Teherán. La indignación de los iraníes continuó viva a pesar de que Irán negó haber intentado encubrir su responsabilidad en la tragedia del avión de pasajeros ucraniano derribado por error el 8 de enero cerca de Teherán.

Por tercer día consecutivo, se difundieron videos en las redes sociales que parecían mostrar manifestaciones, en particular en la Universidad Sharif de Teherán, en Sanandaj en el Kurdistán y en Isfahan.

Los manifestantes gritaban consignas hostiles a las autoridades de la República Islámica. En las redes sociales se hicieron llamados a otras concentraciones el martes, miércoles y jueves.

El jefe de la diplomacia estadounidense, Mike Pompeo, acusó a Teherán de querer hacer todo lo posible para poner fin a las manifestaciones, y aseguró que Estados Unidos está al lado de los iraníes “en sus llamados a favor de la libertad y de la justicia”.

Las fuerzas armadas iraníes reconocieron el sábado su responsabilidad en la catástrofe del vuelo PS752 de Ukraine International Airlines, derribado por un misil iraní muy poco después de haber despegado de Teherán.
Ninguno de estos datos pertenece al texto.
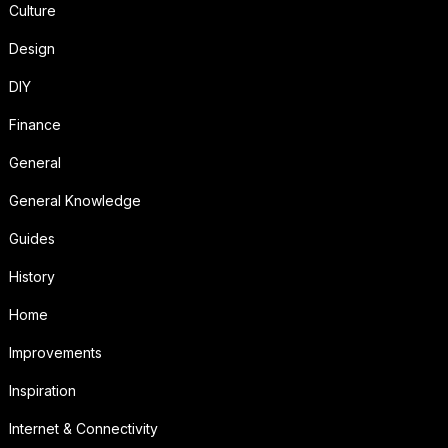
Culture
Design
DIY
Finance
General
General Knowledge
Guides
History
Home
Improvements
Inspiration
Internet & Connectivity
Sin embargo, el jueves y el viernes la Organización de la Aviación Civil iraní y el gobierno seguían negando la tesis del misil, mencionada desde el miércoles por el gobierno de Canadá.

Las 176 personas a bordo del avión, iraníes y canadienses en su mayoría, murieron en la catástrofe.

Este lunes, el vocero del gobierno iraní, Ali Rabii, aseguró que algunas autoridades del país fueron acusadas de “mentir y de intentar encubrir lo ocurrido”. “Verdadera y honestamente, ése no fue el caso. La verdad es que no mentimos”, aseguró.

“Lo que dijimos el jueves estaba basado en la información que había sido presentada al conjunto del gobierno, según la cual no había ningún vínculo entre el accidente y un (disparo de) misil”, agregó.

“Moderación”

El anuncio de la responsabilidad provocó una ola de indignación en Irán. El sábado por la noche, una ceremonia en homenaje a las víctimas en una universidad de Teherán se transformó en manifestación contra las autoridades al grito de “muerte a los mentirosos”, antes de ser dispersada por la policía.

El domingo por la noche, movilizaciones tuvieron lugar en Teherán, según videos publicados en las redes sociales que no pudieron ser verificados.

Advertencia a Reino Unido

Por otra parte, el ministerio británico de Relaciones Exteriores convocó el lunes al embajador iraní en Londres para protestar por la breve detención durante el fin de semana del embajador británico, Rob Macaire, en Teherán, anunció el portavoz de Downing Street.

“Fue una violación inaceptable de la Convención de Viena y debe ser investigada. Pedimos al gobierno iraní todas las garantías de que esto no volverá a suceder. La cancillería convocó hoy (lunes) al embajador iraní para transmitirle nuestras firmes objeciones”, afirmó el vocero. Pero Irán amenazó la noche del lunes con expulsar al embajador en caso de un nuevo error del gobierno de Reino Unido. Teherán “llama al cese inmediato de cualquier acción intervencionista y provocadora”. Irán reconoció que había detenido de forma breve a Macaire, cuando éste abandonaba una manifestación, el sábado, organizada en principio como una vigilia en memoria de las 176 víctimas.

El viceministro iraní de Exteriores, Abbas Araghchi, sostuvo que “no fue detenido, fue arrestado por ser un extranjero no identificado en la marcha”.

Datos que cambian la historia

176 muertos

El vuelo 752 de Ukraine Airlines fue derribado el 8 de enero en Teherán.

8 enero

La primera reacción del gobierno iraní fue negar la autoría del derribo.

11 enero

Las fuerzas armadas de Irán reconocen que derribaron el avión.